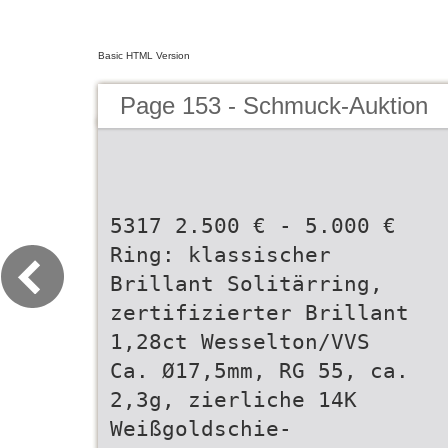
Basic HTML Version
Page 153 - Schmuck-Auktion
5317 2.500 € - 5.000 €
Ring: klassischer
Brillant Solitärring,
zertifizierter Brillant
1,28ct Wesselton/VVS
Ca. Ø17,5mm, RG 55, ca.
2,3g, zierliche 14K
Weißgoldschie-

■ Action item
Would you count the lines in the data that include the word "Brillant" and reply with only the number?

■ Written solution
2